[Assigned task]:
Please return the full listing exactly as written, with the images removed.

---------- Record excerpts ----------

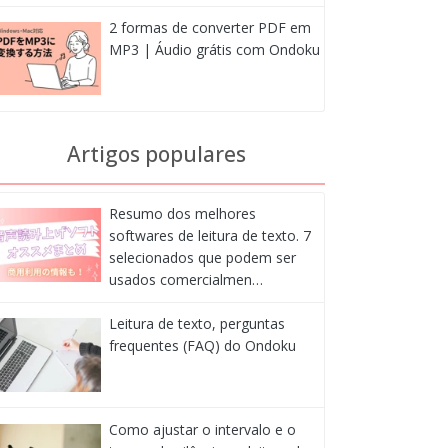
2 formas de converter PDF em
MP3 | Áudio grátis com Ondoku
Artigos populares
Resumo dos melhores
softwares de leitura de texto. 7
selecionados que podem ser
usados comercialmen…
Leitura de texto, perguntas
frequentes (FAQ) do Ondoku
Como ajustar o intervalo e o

----------

[Task result]:
2 formas de converter PDF em
MP3 | Áudio grátis com Ondoku
Artigos populares
Resumo dos melhores
softwares de leitura de texto. 7
selecionados que podem ser
usados comercialmen…
Leitura de texto, perguntas
frequentes (FAQ) do Ondoku
Como ajustar o intervalo e o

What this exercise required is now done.